Page images and extracted text
*-*-*

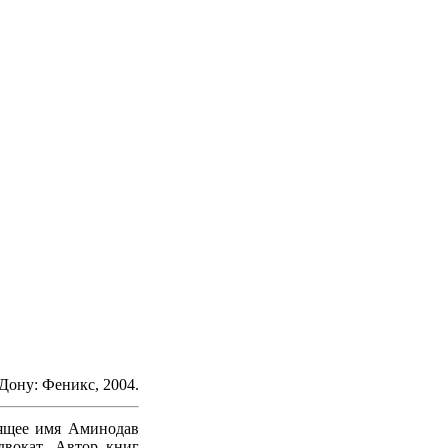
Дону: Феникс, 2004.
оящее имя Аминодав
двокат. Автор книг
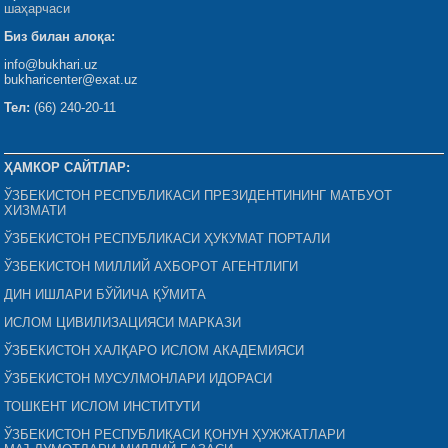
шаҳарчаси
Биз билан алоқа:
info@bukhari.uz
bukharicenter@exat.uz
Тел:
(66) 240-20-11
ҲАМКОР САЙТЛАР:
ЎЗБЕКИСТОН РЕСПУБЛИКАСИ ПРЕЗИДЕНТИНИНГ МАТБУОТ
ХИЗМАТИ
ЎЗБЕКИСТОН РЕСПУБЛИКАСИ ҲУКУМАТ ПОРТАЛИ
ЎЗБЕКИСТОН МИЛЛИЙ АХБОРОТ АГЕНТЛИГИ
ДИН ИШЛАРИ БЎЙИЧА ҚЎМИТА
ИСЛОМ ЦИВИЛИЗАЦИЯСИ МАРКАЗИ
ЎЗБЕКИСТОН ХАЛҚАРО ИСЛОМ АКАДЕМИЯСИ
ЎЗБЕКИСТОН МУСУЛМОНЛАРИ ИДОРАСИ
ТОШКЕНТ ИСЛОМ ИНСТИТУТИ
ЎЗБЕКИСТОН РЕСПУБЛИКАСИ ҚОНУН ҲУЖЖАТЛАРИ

*-*-*

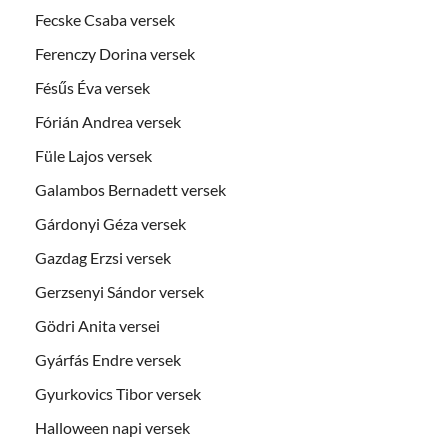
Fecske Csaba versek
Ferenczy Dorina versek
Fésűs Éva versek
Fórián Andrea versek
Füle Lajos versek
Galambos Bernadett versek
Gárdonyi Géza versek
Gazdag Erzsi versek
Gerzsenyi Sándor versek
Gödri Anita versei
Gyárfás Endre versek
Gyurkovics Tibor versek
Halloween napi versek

*-*-*

TASK STATEMENT
Which of the lines above hold the word "versek"? Copy each one.

WRITTEN ANSWER
Fecske Csaba versek
Ferenczy Dorina versek
Fésűs Éva versek
Fórián Andrea versek
Füle Lajos versek
Galambos Bernadett versek
Gárdonyi Géza versek
Gazdag Erzsi versek
Gerzsenyi Sándor versek
Gyárfás Endre versek
Gyurkovics Tibor versek
Halloween napi versek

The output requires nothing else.